Bulgarian Bus Bombing Suspect Had Fake U.S. License
BURGAS, Bulgaria -- A bus bombing that killed five Israeli tourists, the bus driver and the suspected bomber in Bulgaria was probably carried out by a male suicide attacker who had a fake Michigan driver's license, Bulgaria's interior minister said Thursday.

Israel said it suspects Iran or an Islamist militant group was behind the attack, which occurred Wednesday in a parking lot outside Burgas International Airport in Bulgaria. Tensions between Israel and Tehran have been escalating in recent months.

In a televised statement Thursday, Israeli Prime Minister Benjamin Netanyahu said the attack was "perpetrated by Hezbollah, Iran's leading terrorist proxy," as part of a global campaign that has reached a dozen countries on five continents.

But he offered no evidence. Israel's U.S. Embassy said Wednesday that it had no proof that Iran was the instigator of the attack.

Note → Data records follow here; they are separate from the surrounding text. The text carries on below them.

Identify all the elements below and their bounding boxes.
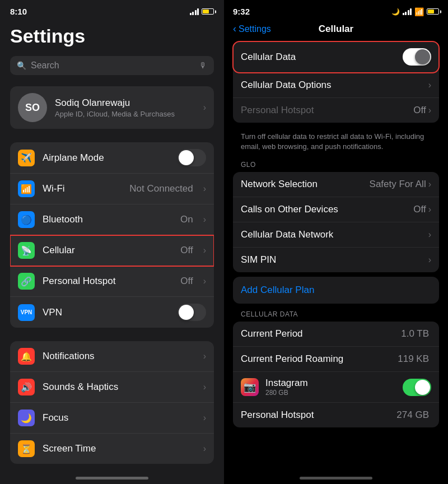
wifi-label: Wi-Fi (43, 183, 122, 194)
calls-other-devices-chevron: › (428, 204, 431, 215)
focus-chevron: › (203, 413, 206, 423)
cellular-data-options-chevron: › (428, 80, 431, 90)
airplane-mode-icon: ✈️ (18, 150, 35, 166)
right-time: 9:32 (233, 7, 250, 16)
cellular-data-options-row[interactable]: Cellular Data Options › (233, 73, 439, 98)
left-title-section: Settings (0, 21, 224, 56)
instagram-icon: 📷 (241, 378, 259, 396)
focus-label: Focus (43, 412, 195, 424)
back-label: Settings (239, 24, 271, 34)
search-icon: 🔍 (17, 61, 26, 70)
personal-hotspot-data-value: 274 GB (396, 409, 429, 421)
airplane-mode-toggle[interactable] (178, 149, 206, 166)
instagram-toggle[interactable] (403, 379, 431, 396)
profile-chevron: › (203, 103, 206, 113)
cellular-data-group: Current Period 1.0 TB Current Period Roa… (233, 322, 439, 427)
screen-time-chevron: › (203, 444, 206, 454)
wifi-row[interactable]: 📶 Wi-Fi Not Connected › (10, 174, 214, 204)
notifications-icon: 🔔 (18, 348, 35, 365)
bluetooth-row[interactable]: 🔵 Bluetooth On › (10, 204, 214, 235)
wifi-chevron: › (203, 184, 206, 194)
profile-row[interactable]: SO Sodiq Olanrewaju Apple ID, iCloud, Me… (10, 86, 214, 129)
calls-other-devices-row[interactable]: Calls on Other Devices Off › (233, 197, 439, 222)
bluetooth-value: On (180, 214, 193, 225)
cellular-note: Turn off cellular data to restrict all d… (224, 127, 448, 159)
avatar: SO (18, 93, 47, 122)
cellular-data-label: Cellular Data (241, 52, 403, 63)
cellular-data-network-row[interactable]: Cellular Data Network › (233, 222, 439, 248)
personal-hotspot-value: Off (180, 276, 193, 287)
vpn-row[interactable]: VPN VPN (10, 297, 214, 328)
sounds-chevron: › (203, 382, 206, 392)
personal-hotspot-right-label: Personal Hotspot (241, 105, 413, 116)
cellular-chevron: › (203, 245, 206, 255)
airplane-mode-label: Airplane Mode (43, 152, 170, 164)
right-status-bar: 9:32 🌙 📶 (224, 0, 448, 21)
right-panel: 9:32 🌙 📶 ‹ Settings Cellular Cellular Da… (224, 0, 448, 484)
current-period-value: 1.0 TB (401, 328, 429, 339)
cellular-data-network-label: Cellular Data Network (241, 229, 428, 240)
screen-time-icon: ⏳ (18, 440, 35, 457)
cellular-data-options-label: Cellular Data Options (241, 80, 428, 91)
personal-hotspot-row[interactable]: 🔗 Personal Hotspot Off › (10, 266, 214, 297)
airplane-mode-row[interactable]: ✈️ Airplane Mode (10, 142, 214, 174)
notifications-chevron: › (203, 351, 206, 361)
calls-other-devices-label: Calls on Other Devices (241, 204, 413, 215)
current-period-roaming-label: Current Period Roaming (241, 353, 398, 365)
microphone-icon: 🎙 (199, 61, 207, 70)
cellular-data-toggle[interactable] (403, 48, 431, 66)
left-status-icons (190, 8, 214, 15)
network-selection-label: Network Selection (241, 179, 370, 190)
back-chevron-icon: ‹ (233, 23, 236, 35)
right-signal-bars (403, 8, 412, 15)
bluetooth-icon: 🔵 (18, 211, 35, 228)
right-battery-icon (427, 8, 439, 15)
moon-icon: 🌙 (391, 8, 400, 16)
personal-hotspot-label: Personal Hotspot (43, 276, 172, 287)
cellular-row[interactable]: 📡 Cellular Off › (10, 235, 214, 266)
vpn-label: VPN (43, 307, 170, 318)
right-status-icons: 🌙 📶 (391, 7, 440, 16)
notifications-row[interactable]: 🔔 Notifications › (10, 341, 214, 372)
personal-hotspot-chevron: › (203, 276, 206, 286)
right-battery-fill (428, 10, 434, 13)
personal-hotspot-right-value: Off (413, 105, 426, 116)
right-home-indicator (300, 477, 372, 480)
focus-row[interactable]: 🌙 Focus › (10, 403, 214, 434)
cellular-top-group: Cellular Data Cellular Data Options › Pe… (233, 41, 439, 123)
personal-hotspot-right-row[interactable]: Personal Hotspot Off › (233, 98, 439, 123)
network-selection-row[interactable]: Network Selection Safety For All › (233, 172, 439, 197)
vpn-toggle[interactable] (178, 304, 206, 321)
cellular-value: Off (180, 245, 193, 256)
cellular-data-row[interactable]: Cellular Data (233, 41, 439, 73)
left-status-bar: 8:10 (0, 0, 224, 21)
profile-subtitle: Apple ID, iCloud, Media & Purchases (55, 110, 195, 118)
glo-group: Network Selection Safety For All › Calls… (233, 172, 439, 272)
screen-time-row[interactable]: ⏳ Screen Time › (10, 434, 214, 464)
search-bar[interactable]: 🔍 Search 🎙 (10, 56, 214, 75)
cellular-data-network-chevron: › (428, 230, 431, 240)
battery-icon (202, 8, 214, 15)
sounds-label: Sounds & Haptics (43, 381, 195, 393)
notifications-label: Notifications (43, 351, 195, 362)
instagram-row[interactable]: 📷 Instagram 280 GB (233, 372, 439, 403)
sim-pin-row[interactable]: SIM PIN › (233, 248, 439, 272)
instagram-info: Instagram 280 GB (265, 378, 403, 397)
settings-group-system: 🔔 Notifications › 🔊 Sounds & Haptics › 🌙… (10, 341, 214, 464)
sim-pin-chevron: › (428, 255, 431, 265)
sounds-icon: 🔊 (18, 379, 35, 395)
cellular-icon: 📡 (18, 242, 35, 259)
add-cellular-plan-row[interactable]: Add Cellular Plan (233, 277, 439, 304)
vpn-icon: VPN (18, 304, 35, 321)
personal-hotspot-right-chevron: › (428, 105, 431, 115)
back-button[interactable]: ‹ Settings (233, 23, 271, 35)
network-selection-value: Safety For All (370, 179, 426, 190)
left-panel: 8:10 Settings 🔍 Search 🎙 SO Sodiq Olanre… (0, 0, 224, 484)
settings-title: Settings (10, 25, 214, 47)
sounds-row[interactable]: 🔊 Sounds & Haptics › (10, 372, 214, 403)
signal-bars (190, 8, 199, 15)
profile-name: Sodiq Olanrewaju (55, 97, 195, 109)
battery-fill (203, 10, 209, 13)
search-placeholder: Search (31, 61, 195, 71)
profile-info: Sodiq Olanrewaju Apple ID, iCloud, Media… (55, 97, 195, 118)
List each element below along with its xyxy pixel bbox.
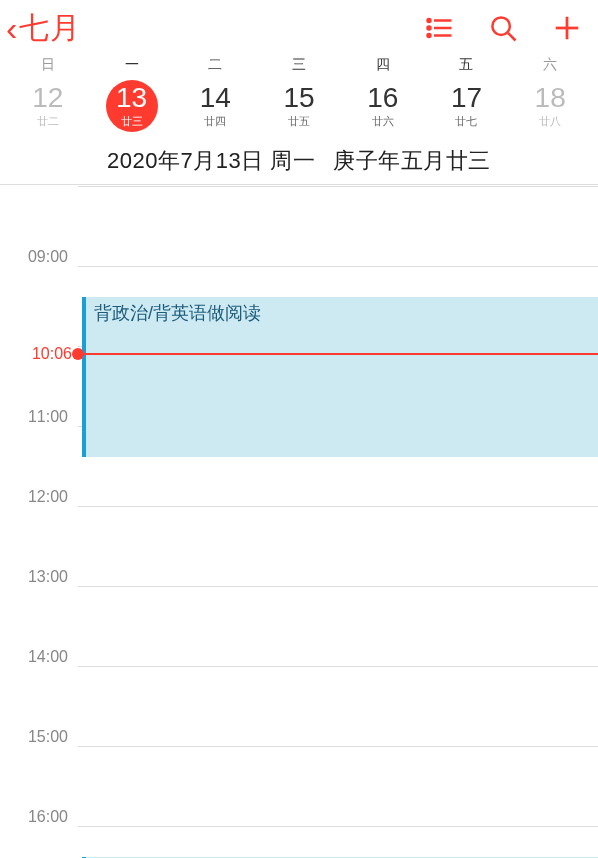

Netanyahu said Hezbollah and Iran have been trying to foment terrorism in countries that include Kenya, India and Cyprus, as well as in the United States, where an Iranian tried to kill the Saudi diplomat.

He urged world powers to expose Iran as "the premier terrorist-supporting state that it is" and prevent it from developing "the world's most dangerous weapons," a reference to its nuclear program.

"We will continue to fight against the terrorists and exact a heavy price from those that support them," Netanyahu said.

Iran's Foreign Ministry spokesman, Ramin Mehmanparast, said Israel was engaging in "baseless accusations against other countries in order to distract the attention of the international community from its terrorist activities being carried out throughout the world," according to a statement from the state-run IRNA news agency.

"The Zionist regime as master of state and organized terrorism has its hands in (the) blood of innocent Lebanese, Palestinian and other nationalities," Mehmanparast said.

The Iranian Embassy in the Bulgarian capital, Sofia, said earlier that Israeli suggestions that Tehran was involved in Wednesday's attack were "unsubstantiated" and that the assertion was politically motivated.

The identity of the man thought to have put a backpack bomb on the bus remained a mystery, but he was carrying a Michigan driver's license that FBI officials say was fake, Bulgarian Interior Minister Tsvetan Tsvetanov said.

Fingerprints were being checked, and investigators were at the scene to collect evidence, he said.

Meanwhile, a third and final Israel Air Force aircraft left Bulgaria Thursday for Israel, this one carrying coffins holding the bodies of the victims, the Israel Defense Forces said in a statement.

The aircraft was to land at Ben Gurion Airport in Tel Aviv, where the coffins were to be received in an official ceremony.

Thirty-three Israelis wounded in the blast arrived earlier Thursday in Tel Aviv.

Maj. Gen. Itzik Kreis of the Israel Defense Forces said at the airport that one of the wounded was in critical condition.

Israeli Defense Minister Ehud Barak warned of consequences for those responsible.

"We will find those who executed this attack and those who sent them," he said.

At the United Nations, the Security Council issued a statement condemning the attack.